WHAT IS REQUIRED: In the entries below, begin at the line with "śmierci w dniu 3 września 2012 roku Pana pr" and stop after the line with "betrieb in Wiesbaden."; output those lines exactly and omit the pictures.

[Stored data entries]
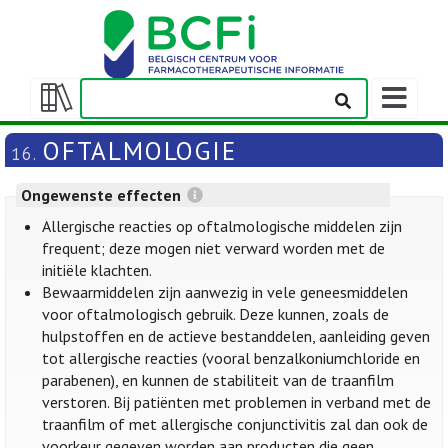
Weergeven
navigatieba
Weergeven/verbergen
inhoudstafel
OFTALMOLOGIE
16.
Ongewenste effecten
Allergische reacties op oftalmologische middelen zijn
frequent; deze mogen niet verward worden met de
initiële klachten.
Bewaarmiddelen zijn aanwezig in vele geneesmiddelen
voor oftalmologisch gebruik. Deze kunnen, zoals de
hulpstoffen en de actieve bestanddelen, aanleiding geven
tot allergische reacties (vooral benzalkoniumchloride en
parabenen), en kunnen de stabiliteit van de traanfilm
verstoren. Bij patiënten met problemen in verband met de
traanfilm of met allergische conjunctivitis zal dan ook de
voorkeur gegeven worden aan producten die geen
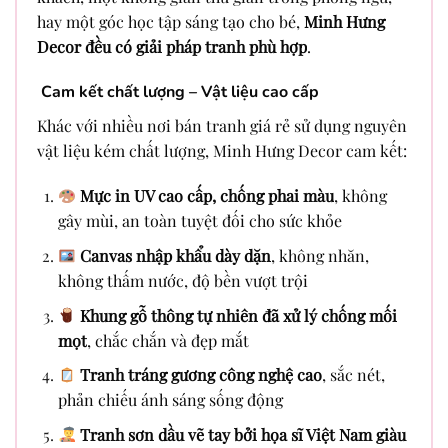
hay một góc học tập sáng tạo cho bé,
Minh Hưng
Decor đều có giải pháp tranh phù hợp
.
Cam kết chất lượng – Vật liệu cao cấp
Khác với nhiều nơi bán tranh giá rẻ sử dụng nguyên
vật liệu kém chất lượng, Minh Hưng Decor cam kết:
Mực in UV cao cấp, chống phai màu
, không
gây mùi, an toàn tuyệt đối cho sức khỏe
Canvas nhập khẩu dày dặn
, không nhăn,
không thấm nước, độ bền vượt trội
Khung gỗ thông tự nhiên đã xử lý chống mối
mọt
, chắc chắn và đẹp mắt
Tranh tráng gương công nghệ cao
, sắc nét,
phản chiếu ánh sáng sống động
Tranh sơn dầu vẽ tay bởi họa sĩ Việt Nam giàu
==
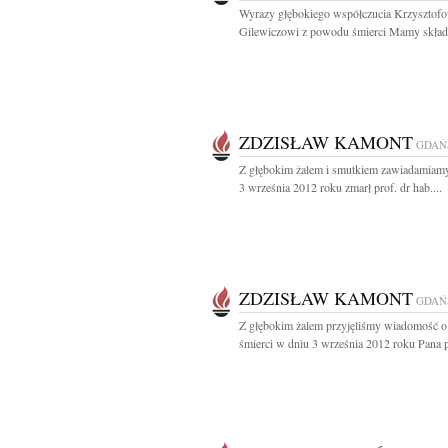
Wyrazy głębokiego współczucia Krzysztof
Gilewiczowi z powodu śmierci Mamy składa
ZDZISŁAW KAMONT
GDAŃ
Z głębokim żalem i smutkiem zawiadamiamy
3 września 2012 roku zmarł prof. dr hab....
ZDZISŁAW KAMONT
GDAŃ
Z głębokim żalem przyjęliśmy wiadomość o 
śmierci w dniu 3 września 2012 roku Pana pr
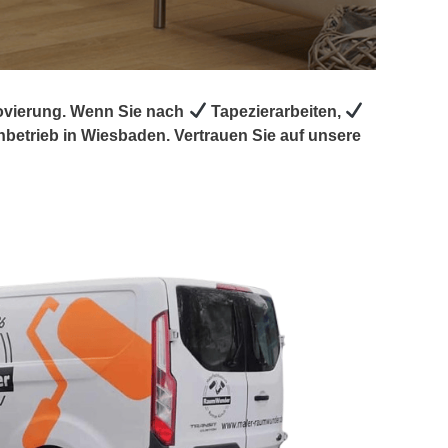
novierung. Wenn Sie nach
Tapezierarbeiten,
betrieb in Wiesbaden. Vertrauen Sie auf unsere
* * *
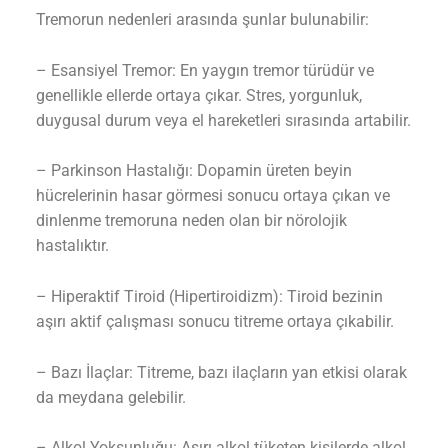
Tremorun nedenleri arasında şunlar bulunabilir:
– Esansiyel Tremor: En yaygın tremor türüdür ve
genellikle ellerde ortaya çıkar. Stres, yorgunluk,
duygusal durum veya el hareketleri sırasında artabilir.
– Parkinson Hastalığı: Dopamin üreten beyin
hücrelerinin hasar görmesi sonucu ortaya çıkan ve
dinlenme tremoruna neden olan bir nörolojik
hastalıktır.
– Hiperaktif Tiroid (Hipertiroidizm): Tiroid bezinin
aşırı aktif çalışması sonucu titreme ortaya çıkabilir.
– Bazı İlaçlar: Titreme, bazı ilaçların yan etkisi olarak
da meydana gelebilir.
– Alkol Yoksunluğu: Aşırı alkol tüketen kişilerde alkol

EXERCISE RESPONSE:
śmierci w dniu 3 września 2012 roku Pana pr
novierung. Wenn Sie nach
Tapezierarbeiten,
betrieb in Wiesbaden. Vertrauen Sie auf unsere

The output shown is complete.